Why can't I do this (pseudo to follow):

  Money *cost = [[Money alloc] init];

  for (Property *property in [[cost class] properties]){
    ..
  }

  for (Method *method in [[cost class] methods]){
    ..
  }

?

+7  A: 

Those functions are not hideous. They are all documented in the Objective-C Runtime Reference.

One reason I think there aren't the +properties and +methods methods are because it's rare you need to look for property/method that you don't know the name in compile time.

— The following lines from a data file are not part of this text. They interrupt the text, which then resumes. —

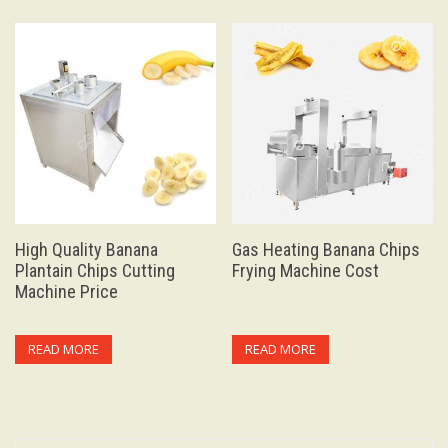
High Quality Banana
Gas Heating Banana Chips
Plantain Chips Cutting
Frying Machine Cost
Machine Price
READ MORE
READ MORE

The most useful introspection functions in ObjC are -respondsToSelector:, -isKindOfClass:, -conformsToProtocol:, NSInvocation, KVC, KVO, NSXxxxFromString, and they are operating with objects.

KennyTM
Having checked out your link to the Objective-C runtime, it seems to me that it would be relatively trivial to add Objective-C methods to a category of NSObject to do exactly what the questioner asks for in his pseudocode.
JeremyP
@Jeremy, I just wanted to make sure I was not missing something before I went off and did my own wrapper.@Kenny, I know those methods are documented. As to what I would or would not need, I disagree with your characterization. After years of using Reflection in Java, I found myself many times getting properties from classes. That's frankly the whole idea. If you know the names of the properties at compile time, why not just make a statically-typed class?
Rob
@Rob: Because the implementations of those methods may not exist, like all those delegates used in Cocoa.
KennyTM
@Kenny: What?? I can reference a protocol statically even if there are no implementations, just as I can write code against interfaces then deliver that code to encounter implementations at runtime that were never seen at compile time. So draft a memo to the Java community that there really is no need for Reflection beyond just asking an object if it supports an interface or instanceof(). A huge amount of interesting code was written in the last decade to operate on classes whose properties and methods were unknown at compile time in Java.
Rob
@Rob: (1) Not a protocol, a method, like duck typing. (2) Don't equate Java with ObjC. Or maybe, what practical, interesting code in Java you think is applicable to ObjC?
KennyTM
+1  A: 

Here's why you can't do it: Because Cocoa operates on a level above the runtime. The Objective-C runtime functions can't reasonably depend on Cocoa, an optional library implemented on top of it. It would be possible to create an object-oriented layer on top of the runtime API, but this was not a design goal of Cocoa. It's just not necessary to do what Cocoa does.

Chuck
I understand that Cocoa does not need it. So it is just the case that, as was true in Windows programming forever, it's not object oriented: it's procedural with objects on top and if they didn't make objects for what you need, have fun either writing your own wrappers or going back in time to the Structured Programming Era.
Rob
@Rob: It's true that Objective-C is a hybrid of a pure OO language (Smalltalk) and a structured procedural language (C). The OO parts are closer to the orignal definition of "object-oriented" than Java is, but it does include C as well. More to the point, even if Objective-C did provide an OO runtime API, you wouldn't be able to use it easily with Cocoa, because Cocoa objects are not standard Objective-C objects. The standard library doesn't include things like retain/release, alloc/init, performSelector:, etc. Would you be happy with these alien objects?
Chuck
@Rob: And more to the point, I think you're trying to translate a Java idiom (equating "Java" with "OO") to a more strongly OO language where it is not appropriate or idiomatic.
Chuck
A: 

Check out NSClassDescription and the cover methods on NSObject. This may be close to what you are looking for.